Worked on 2 cars using DBW with motec and never had issues and we could implement the actuator without any action from motec! This would be the first to hear something like that and tbh it wouldn't make sense as the logistical effort would be to high!

Cheers,
RoB


----------



## matt j (Oct 19, 2001)

Hugh Keir said:


> There is a safety issue with a fly by wire throttle not functioning as expected.
> 
> Motec require that you send the fly by wire motor and throttle bodies down to them for testing.
> 
> Once they have confirmed that the butterly opens and closes effieciently without overloading the motor, they will then approve the installation allowing you to upgrade your ECU to allow the use of a fly by wire motor.


Good info Hugh.

Just to add, Mark at Owen's does this in-house for anyone else interested.

Test mode and pre-start ramp are nice features too.


----------



## Hugh Keir (Jul 25, 2001)

Thanks Matt.

Rob, 

The process I described is the one that I had to go through when dealing with Motec, as you say it was a logistical pest, but as Matt described and your own experience this may not be universal.

On the plus side Motec were thorough and altered the preload on the butterfly springs as part of the testing they completed.


----------



## dA_RoB (Dec 21, 2012)

Hugh Keir said:


> Thanks Matt.
> 
> Rob,
> 
> ...


Hi! Not going to argue with what you went trough but it just seems a little awkward that motec knows they have an issue and requests from the customer that they should send the unit to them and get it checked and then send everything back before they unlock the option. And probably the whole process has to be payed by the customer?
Another good reason why I didn't want to go for motec, apart from other reasons mentioned in another thread.

Out of interest, what model did you have? My experience was with M800.
And now that I think about it, one of them was bought on ebay with this option already unlocked.

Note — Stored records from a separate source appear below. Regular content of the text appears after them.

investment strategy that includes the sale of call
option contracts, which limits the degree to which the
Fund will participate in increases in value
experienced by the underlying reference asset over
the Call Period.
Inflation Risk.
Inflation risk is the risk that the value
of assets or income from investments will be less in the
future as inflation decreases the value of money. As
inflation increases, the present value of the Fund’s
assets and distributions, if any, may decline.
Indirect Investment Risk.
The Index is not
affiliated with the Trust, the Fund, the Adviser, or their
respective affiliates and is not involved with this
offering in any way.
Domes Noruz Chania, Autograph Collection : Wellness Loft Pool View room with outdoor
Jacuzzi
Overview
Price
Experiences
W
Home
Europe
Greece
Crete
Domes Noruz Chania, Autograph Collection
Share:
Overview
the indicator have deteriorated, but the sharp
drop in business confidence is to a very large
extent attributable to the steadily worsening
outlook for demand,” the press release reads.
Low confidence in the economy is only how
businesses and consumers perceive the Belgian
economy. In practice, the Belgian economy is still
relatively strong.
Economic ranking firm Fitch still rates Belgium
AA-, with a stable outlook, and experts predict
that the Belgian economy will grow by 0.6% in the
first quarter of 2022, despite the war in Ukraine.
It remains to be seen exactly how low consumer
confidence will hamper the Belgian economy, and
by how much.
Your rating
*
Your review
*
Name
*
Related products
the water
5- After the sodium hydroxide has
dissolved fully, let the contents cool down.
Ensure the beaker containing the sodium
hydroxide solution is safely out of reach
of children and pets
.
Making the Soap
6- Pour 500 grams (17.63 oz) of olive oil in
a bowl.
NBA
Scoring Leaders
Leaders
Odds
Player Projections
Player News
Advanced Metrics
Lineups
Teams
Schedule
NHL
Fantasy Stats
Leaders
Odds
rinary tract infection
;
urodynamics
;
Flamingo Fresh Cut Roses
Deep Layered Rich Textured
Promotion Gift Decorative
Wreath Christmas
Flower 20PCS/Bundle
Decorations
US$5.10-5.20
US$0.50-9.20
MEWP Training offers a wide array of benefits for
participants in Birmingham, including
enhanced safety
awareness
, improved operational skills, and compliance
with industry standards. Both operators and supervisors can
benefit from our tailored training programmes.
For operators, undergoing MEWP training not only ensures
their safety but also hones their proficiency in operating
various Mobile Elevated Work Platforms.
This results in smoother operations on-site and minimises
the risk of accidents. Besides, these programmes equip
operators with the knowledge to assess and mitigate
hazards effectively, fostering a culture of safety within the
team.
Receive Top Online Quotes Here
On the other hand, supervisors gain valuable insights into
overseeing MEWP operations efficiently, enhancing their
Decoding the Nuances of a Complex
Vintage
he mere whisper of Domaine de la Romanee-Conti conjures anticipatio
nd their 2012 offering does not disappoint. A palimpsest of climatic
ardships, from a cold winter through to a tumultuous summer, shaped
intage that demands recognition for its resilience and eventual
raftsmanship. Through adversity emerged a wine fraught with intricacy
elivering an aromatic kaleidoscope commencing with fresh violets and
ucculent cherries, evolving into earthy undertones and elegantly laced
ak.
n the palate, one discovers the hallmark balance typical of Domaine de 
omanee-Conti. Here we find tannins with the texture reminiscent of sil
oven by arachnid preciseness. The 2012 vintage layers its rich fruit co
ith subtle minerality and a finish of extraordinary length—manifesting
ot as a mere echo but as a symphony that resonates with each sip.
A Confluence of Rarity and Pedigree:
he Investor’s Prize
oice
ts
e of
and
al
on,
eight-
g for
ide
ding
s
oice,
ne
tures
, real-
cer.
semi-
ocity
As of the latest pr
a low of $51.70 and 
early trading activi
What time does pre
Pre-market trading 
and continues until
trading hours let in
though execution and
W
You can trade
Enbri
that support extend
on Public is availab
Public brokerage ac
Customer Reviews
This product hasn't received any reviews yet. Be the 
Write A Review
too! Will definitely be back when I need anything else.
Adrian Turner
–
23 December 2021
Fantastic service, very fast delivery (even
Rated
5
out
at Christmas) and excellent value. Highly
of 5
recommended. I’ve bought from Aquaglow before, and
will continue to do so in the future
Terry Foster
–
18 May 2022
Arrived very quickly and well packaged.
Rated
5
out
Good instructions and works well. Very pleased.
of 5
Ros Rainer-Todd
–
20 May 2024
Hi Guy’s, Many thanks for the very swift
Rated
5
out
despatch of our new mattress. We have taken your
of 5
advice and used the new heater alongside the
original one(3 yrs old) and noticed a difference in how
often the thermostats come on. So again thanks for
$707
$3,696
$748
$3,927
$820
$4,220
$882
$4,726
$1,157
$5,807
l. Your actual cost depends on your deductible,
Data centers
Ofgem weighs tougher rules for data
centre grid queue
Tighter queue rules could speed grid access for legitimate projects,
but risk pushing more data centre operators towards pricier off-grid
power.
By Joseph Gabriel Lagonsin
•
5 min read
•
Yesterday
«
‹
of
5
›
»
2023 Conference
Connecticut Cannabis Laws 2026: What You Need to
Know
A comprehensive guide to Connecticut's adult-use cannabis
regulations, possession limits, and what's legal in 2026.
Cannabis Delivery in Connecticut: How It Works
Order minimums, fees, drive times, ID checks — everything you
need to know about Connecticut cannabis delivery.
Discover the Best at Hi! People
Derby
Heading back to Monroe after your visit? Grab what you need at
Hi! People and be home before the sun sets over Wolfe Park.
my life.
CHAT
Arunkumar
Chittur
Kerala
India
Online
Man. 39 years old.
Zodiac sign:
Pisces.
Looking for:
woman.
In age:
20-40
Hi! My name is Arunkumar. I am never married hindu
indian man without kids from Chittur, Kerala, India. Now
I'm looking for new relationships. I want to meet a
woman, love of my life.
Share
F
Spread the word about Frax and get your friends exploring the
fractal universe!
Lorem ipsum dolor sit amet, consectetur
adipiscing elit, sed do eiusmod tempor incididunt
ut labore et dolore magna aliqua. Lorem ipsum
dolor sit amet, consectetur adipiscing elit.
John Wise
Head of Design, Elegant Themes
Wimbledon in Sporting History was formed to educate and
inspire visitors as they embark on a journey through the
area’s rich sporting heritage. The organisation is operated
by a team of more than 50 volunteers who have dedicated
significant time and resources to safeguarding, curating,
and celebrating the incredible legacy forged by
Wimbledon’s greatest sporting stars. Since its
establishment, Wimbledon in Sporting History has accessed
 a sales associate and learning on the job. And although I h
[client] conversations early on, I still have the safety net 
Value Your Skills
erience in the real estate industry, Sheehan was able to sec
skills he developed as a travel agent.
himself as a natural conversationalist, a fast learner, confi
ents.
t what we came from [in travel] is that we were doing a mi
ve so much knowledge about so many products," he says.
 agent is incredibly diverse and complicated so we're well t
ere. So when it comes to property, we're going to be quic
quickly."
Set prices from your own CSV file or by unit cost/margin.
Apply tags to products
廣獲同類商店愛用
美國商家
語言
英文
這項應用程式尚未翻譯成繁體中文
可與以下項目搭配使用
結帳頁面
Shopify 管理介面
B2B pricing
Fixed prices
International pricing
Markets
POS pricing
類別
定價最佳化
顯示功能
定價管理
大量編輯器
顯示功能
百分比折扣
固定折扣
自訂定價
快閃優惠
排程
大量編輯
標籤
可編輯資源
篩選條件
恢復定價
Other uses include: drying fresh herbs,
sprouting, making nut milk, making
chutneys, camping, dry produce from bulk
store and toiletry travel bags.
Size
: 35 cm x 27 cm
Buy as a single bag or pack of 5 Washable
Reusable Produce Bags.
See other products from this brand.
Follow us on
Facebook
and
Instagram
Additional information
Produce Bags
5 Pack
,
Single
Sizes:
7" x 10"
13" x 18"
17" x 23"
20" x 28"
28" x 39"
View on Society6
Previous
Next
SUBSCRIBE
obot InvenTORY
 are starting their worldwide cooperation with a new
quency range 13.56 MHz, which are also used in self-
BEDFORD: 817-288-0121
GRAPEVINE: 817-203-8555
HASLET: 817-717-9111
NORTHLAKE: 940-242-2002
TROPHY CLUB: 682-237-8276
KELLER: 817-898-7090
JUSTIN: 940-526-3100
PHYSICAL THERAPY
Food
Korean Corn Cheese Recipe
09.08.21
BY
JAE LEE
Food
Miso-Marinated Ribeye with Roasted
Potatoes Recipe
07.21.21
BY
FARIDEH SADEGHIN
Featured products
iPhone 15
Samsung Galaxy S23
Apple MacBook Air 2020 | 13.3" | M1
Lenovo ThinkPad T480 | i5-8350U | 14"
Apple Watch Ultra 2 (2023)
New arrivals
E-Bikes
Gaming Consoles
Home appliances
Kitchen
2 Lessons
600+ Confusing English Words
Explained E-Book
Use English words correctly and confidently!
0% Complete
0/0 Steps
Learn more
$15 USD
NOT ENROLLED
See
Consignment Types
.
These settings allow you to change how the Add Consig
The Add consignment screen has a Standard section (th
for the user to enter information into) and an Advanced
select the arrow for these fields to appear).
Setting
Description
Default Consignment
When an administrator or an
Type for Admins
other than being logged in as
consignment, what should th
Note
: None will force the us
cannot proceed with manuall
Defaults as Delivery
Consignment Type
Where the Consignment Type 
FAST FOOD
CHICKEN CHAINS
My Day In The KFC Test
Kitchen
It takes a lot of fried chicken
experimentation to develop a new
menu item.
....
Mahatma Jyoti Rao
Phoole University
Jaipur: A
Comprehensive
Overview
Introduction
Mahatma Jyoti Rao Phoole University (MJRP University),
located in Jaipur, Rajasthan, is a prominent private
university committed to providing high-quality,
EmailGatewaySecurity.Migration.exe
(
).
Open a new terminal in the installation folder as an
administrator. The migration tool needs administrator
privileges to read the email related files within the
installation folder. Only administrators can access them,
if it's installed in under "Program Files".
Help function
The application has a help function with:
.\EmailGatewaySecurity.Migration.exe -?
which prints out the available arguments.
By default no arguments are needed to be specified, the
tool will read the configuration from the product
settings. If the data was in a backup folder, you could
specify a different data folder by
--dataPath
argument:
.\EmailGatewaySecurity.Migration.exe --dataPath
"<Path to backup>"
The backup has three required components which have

I guess this would also lead to issues if used with a different dbw throttle body.
Maybe they are affraid of issues if using the dbw function with other than usual dbw throttlebodies e.g. if you would be using something old or antique.
Will have a browse throught their forums in the next days to hear other peoples experinces.

Thanks!

Cheers,
RoB


----------



## Hugh Keir (Jul 25, 2001)

Rob,

I don't believe Motec has any issue other than ensuring the safe installation of the drive by wire throttle system.

The service they offer to check and make adjustments to the installation was free, so although it was a pain to ship things to and from Motec, I was left feeling confident that everything was the way it should be.

Cheers

Hugh


----------



## dA_RoB (Dec 21, 2012)

> There is a safety issue with a fly by wire throttle not functioning as expected.


This is what you wrote just few posts back, that's why assumed there are some issues.
However, just googled for 5 Minutes and found 2 interesting posts which clearly state the purpose of the proceeding:



> If the DBW throttle has not been tested by Motec, you will have to send it to Motec, probably through your local dealer. Do ask them if your particular setup has been done first. It could save you time.


Source: www.motec.com ? View topic - Drive By Wire Option



> If you are using a Motec ECU, they are quite specific about the PID settings and like to characterise each dbw throttle motor in house to ensure accurate control. This is sensible since if the PID is incorrect, there is an obvious safety issue. For this reason if you have the choice, stick to a dbw throttle body that motec have already characterised.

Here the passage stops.